People taking part in TV and radio programmes must be properly looked after by broadcasters, under new rules introduced by Ofcom.
We launched a review of protections for participants in programmes in light of the growing openness and concern in society about mental health and wellbeing. in recent years we have also seen a steady rise in complaints about the welfare of people taking part in programmes.
We are today announcing new, strengthened protections under our broadcasting code. This comes after we consulted with broadcasters, programme-makers, healthcare professionals, and former programme participants and their representatives.
We are introducing a new requirement for broadcasters to take due care over the welfare of people who might be at risk of significant harm as a result of taking part in a programme.
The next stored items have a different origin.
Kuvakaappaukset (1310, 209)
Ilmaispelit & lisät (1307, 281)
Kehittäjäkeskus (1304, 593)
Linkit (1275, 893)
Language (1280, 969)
The measures are aimed at protecting vulnerable people and others who are not used to being in the public eye. Broadcasters will need to take due care where, for example: a programme is likely to attract a high level of media or social media interest; the programme features conflict or emotionally-challenging situations; or it requires a person to disclose life-changing or private aspects of their lives.
The measures do not apply where the subject matter is trivial, or where a person’s participation is minor – or when the broadcaster is acting in the public interest, as is likely to be the case for most news and current affairs programming.
Under these new rules, people taking part in programmes must also be informed about any potential welfare risks that might arise from their participation, and any steps the broadcaster or programme-maker intends to take to mitigate them.
We are strengthening the wording of our ‘generally accepted standards’ rule. This means material which might cause offence to viewers and listeners must be justified by the context.
Treatment of people who appear to be put at risk of significant harm as a result of taking part in a programme is now included as an explicit example of material that might cause offence to audiences.
We will publish new guidance to help broadcasters comply with these new requirements. This will include an example of a ‘risk matrix’ to help broadcasters when considering what level of care to provide to participants in different editorial situations.
People taking part in TV and radio programmes deserve to be properly looked after. Our new protections set a clear standard of care for broadcasters to meet – striking a careful balance between broadcasters’ creative freedom and the welfare of the people they feature.Adam Baxter, Ofcom’s Director of Standards and Audience Protection
The new measures will apply to programmes that begin production on or after Monday 5 April 2021. Before then, we will publish our guidance for broadcasters.